The Laken Riley Act—named after a 22-year-old nursing student who was killed in 2024 by an undocumented immigrant man, who had previously been charged with shoplifting—is perhaps the broadest and most dangerous immigration bill in recent history. Despite its eight short pages, the bill does a lot—none of it good. And after it coasted through the House with bipartisan approval, Senate Democrats joined Republicans on Thursday to advance the bill for debate by an 84-9 margin.
For all the cringe exercises and embarrassing gaffes of the 2017 “resistance lib” heyday, at the very least, our Democratic politicians pretended to show some fight. My 20-year-old self, who watched Democratic senators like Catherine Cortez Masto and Chuck Schumer (both voted to advance the Laken Riley Act this week) speak at rallies against “kids in cages” in 2018, wouldn’t recognize what we’re seeing from Democrats, now. As Rep. Alexandria Ocasio-Cortez (D-NY), who opposes the bill, warned this week, “I fear that it’s only going to be when it comes to peoples’ doorsteps that they’re going to realize fully what people have consented to.”

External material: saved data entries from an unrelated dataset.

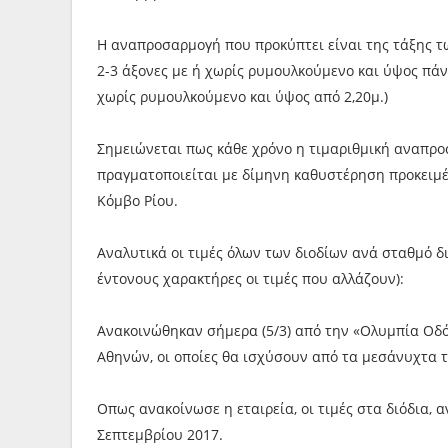
Η αναπροσαρμογή που προκύπτει είναι της τάξης των
2-3 άξονες με ή χωρίς ρυμουλκούμενο και ύψος πάν
χωρίς ρυμουλκούμενο και ύψος από 2,20μ.)
Σημειώνεται πως κάθε χρόνο η τιμαριθμική αναπροσ
πραγματοποιείται με δίμηνη καθυστέρηση προκειμ
Κόμβο Ρίου.
Αναλυτικά οι τιμές όλων των διοδίων ανά σταθμό δ
έντονους χαρακτήρες οι τιμές που αλλάζουν):
Ανακοινώθηκαν σήμερα (5/3) από την «Ολυμπία Οδό
Αθηνών, οι οποίες θα ισχύσουν από τα μεσάνυχτα 
Οπως ανακοίνωσε η εταιρεία, οι τιμές στα διόδια,
Σεπτεμβρίου 2017.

The bill would allow immigrants, even those who live and work in the U.S. legally, to be indefinitely detained without even being charged with a crime. If they’re so much as arrested—not even charged or convicted—for petty crimes like shoplifting, they could be held indefinitely in detention centers and potentially deported. As Slate’s Mark Joseph Stern points out, this would apply to those who are mistakenly arrested by police error, or racial profiling, or any other nefarious motives. As Sen. Mazie Hirono (D-HI), one of few Democratic voices who have criticized the bill, has pointed out, the Laken Riley Act would “enable authorities to detain 10-year-olds and younger who maybe stole a stick of gum.”
Immigration attorney David Isaacson explained the bill would apply to Dreamers—immigrants who legally reside in the U.S.—as well as refugees and individuals granted asylum, including children, and even legal immigrants if they leave then reenter the U.S. while waiting for their green card.